**WORK ORDER**
Go through the entries below and copy each line that holds the word "override".

[Data extracted from a collection]
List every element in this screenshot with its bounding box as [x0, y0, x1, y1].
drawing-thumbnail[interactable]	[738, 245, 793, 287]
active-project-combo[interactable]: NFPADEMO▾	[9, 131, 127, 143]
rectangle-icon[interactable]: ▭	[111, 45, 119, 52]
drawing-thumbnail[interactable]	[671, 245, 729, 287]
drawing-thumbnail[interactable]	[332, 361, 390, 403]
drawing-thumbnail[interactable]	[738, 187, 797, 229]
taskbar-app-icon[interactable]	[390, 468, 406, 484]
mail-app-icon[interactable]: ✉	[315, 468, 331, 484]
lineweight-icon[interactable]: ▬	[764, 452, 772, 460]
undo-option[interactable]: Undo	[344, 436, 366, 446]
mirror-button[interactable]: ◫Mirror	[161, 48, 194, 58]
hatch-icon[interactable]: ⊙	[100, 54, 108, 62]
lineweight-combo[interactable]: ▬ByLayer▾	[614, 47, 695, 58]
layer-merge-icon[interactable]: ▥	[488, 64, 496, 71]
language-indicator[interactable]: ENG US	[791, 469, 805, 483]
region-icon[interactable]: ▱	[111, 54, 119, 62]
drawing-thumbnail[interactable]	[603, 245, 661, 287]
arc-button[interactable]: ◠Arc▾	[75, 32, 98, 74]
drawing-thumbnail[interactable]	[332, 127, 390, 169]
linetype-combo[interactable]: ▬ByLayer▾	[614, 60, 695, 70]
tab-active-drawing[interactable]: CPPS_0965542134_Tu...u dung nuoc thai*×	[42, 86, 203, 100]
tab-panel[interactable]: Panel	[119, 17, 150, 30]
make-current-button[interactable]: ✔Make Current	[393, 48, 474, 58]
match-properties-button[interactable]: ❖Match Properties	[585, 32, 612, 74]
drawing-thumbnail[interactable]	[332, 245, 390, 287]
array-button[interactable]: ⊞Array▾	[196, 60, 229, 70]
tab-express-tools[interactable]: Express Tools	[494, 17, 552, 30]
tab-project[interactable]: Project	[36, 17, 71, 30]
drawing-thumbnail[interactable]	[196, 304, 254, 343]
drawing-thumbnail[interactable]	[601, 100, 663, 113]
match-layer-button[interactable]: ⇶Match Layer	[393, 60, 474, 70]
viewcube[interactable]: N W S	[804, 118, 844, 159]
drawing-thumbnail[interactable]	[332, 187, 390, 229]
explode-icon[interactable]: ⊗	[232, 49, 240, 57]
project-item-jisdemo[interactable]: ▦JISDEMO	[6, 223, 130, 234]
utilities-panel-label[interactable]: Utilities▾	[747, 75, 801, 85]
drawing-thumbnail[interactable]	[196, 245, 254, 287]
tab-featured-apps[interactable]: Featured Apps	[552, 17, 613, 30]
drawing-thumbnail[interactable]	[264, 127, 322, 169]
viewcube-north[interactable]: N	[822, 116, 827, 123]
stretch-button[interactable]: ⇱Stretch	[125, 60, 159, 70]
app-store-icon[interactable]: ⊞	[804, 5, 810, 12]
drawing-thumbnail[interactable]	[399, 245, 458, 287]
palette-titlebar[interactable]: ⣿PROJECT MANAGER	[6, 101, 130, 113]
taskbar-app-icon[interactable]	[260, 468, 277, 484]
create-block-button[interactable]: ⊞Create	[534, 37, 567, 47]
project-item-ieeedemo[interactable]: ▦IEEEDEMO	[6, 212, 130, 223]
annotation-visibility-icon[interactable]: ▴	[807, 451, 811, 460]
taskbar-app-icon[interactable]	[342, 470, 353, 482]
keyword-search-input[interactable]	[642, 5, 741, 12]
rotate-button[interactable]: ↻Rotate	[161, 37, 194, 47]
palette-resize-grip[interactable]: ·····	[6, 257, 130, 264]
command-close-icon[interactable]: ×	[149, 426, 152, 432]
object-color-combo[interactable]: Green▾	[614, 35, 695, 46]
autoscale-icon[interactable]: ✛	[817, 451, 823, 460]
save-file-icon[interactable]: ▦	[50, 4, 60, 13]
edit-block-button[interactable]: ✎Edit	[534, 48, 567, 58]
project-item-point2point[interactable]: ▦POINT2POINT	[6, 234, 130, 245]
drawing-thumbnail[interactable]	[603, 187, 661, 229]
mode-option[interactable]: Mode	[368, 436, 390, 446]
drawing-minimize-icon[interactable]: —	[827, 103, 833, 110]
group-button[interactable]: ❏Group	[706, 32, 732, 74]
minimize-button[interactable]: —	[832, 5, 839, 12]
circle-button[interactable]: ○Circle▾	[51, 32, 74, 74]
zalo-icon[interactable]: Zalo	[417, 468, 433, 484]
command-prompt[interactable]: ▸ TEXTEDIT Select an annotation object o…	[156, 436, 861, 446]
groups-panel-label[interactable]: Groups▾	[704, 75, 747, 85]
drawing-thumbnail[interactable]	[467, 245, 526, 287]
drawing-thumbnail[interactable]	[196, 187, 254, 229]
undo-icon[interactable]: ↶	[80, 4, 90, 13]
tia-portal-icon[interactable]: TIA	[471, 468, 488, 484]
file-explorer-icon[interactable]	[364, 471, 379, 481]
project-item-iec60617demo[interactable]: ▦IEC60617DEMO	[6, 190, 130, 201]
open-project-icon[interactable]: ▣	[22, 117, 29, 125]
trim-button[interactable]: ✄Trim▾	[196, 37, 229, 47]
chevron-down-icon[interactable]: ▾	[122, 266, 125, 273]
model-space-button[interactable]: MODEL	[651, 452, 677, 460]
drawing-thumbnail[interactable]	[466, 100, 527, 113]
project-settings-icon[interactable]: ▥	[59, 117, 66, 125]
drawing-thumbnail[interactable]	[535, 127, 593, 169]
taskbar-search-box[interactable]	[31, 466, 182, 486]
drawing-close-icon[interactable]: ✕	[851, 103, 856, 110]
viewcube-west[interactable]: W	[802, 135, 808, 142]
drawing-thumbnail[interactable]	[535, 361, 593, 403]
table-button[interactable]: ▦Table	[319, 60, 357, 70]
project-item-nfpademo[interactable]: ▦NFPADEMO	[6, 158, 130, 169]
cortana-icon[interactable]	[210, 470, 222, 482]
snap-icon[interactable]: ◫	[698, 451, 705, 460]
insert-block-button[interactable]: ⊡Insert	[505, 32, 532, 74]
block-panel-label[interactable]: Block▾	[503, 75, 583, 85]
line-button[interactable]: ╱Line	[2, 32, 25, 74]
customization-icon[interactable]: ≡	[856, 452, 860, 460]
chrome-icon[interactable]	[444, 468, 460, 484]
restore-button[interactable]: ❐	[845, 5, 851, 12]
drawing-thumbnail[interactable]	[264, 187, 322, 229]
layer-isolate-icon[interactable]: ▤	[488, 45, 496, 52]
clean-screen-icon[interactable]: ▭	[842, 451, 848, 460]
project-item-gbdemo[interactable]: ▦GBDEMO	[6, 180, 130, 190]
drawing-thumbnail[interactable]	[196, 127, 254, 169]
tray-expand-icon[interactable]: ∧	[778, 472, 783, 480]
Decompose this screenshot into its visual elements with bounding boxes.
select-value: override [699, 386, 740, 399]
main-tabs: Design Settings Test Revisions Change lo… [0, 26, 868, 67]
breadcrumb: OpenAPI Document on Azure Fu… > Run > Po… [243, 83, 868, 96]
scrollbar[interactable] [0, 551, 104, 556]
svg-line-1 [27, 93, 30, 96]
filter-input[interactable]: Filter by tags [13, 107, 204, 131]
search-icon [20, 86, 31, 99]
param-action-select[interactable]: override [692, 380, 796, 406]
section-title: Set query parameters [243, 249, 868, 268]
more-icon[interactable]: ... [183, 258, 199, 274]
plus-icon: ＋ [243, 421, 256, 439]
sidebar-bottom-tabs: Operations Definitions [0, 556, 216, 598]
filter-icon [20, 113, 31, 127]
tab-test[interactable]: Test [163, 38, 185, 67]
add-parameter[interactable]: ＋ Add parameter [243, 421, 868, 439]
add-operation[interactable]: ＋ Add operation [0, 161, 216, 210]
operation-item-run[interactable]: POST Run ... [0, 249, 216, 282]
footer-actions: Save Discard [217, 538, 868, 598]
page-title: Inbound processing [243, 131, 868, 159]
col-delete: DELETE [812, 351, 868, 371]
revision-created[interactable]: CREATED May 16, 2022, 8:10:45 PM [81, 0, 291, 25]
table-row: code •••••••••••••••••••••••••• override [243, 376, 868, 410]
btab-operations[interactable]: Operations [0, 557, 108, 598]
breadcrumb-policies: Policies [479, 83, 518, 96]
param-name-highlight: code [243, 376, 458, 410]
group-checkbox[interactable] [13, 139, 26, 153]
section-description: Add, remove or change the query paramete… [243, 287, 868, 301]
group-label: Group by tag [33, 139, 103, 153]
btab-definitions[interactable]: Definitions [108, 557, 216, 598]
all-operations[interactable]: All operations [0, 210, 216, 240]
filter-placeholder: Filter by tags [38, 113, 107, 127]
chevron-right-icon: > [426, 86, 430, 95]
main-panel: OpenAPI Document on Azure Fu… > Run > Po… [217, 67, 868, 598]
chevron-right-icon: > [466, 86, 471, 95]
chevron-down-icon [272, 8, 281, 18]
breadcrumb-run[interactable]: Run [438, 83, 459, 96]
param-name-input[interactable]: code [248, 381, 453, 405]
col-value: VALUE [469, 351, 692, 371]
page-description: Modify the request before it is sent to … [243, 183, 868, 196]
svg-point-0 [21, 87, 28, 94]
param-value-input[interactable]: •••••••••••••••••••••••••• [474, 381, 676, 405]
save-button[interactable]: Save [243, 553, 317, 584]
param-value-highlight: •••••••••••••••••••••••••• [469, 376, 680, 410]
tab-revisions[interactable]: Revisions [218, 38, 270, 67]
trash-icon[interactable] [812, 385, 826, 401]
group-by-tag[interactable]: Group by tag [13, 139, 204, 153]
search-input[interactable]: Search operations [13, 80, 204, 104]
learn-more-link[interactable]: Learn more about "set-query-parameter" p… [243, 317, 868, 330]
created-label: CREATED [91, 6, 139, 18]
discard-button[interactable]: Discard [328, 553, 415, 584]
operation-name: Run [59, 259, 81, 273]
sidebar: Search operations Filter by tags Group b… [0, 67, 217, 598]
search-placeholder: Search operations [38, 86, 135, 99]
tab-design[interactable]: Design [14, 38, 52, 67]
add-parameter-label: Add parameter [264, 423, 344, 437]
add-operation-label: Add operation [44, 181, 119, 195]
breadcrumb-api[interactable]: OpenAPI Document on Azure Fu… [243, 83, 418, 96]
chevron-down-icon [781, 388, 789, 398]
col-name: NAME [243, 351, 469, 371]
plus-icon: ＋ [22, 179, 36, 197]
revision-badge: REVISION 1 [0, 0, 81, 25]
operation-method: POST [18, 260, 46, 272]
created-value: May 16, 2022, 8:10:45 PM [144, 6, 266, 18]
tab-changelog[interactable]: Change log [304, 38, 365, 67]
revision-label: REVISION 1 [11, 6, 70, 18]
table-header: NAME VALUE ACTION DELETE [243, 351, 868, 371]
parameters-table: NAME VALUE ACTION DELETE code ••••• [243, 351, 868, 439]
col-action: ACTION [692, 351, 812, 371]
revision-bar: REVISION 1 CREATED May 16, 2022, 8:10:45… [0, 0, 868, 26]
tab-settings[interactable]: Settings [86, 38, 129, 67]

**TASK SOLUTION**
select-value: override [699, 386, 740, 399]
param-action-select[interactable]: override [692, 380, 796, 406]
table-row: code •••••••••••••••••••••••••• override [243, 376, 868, 410]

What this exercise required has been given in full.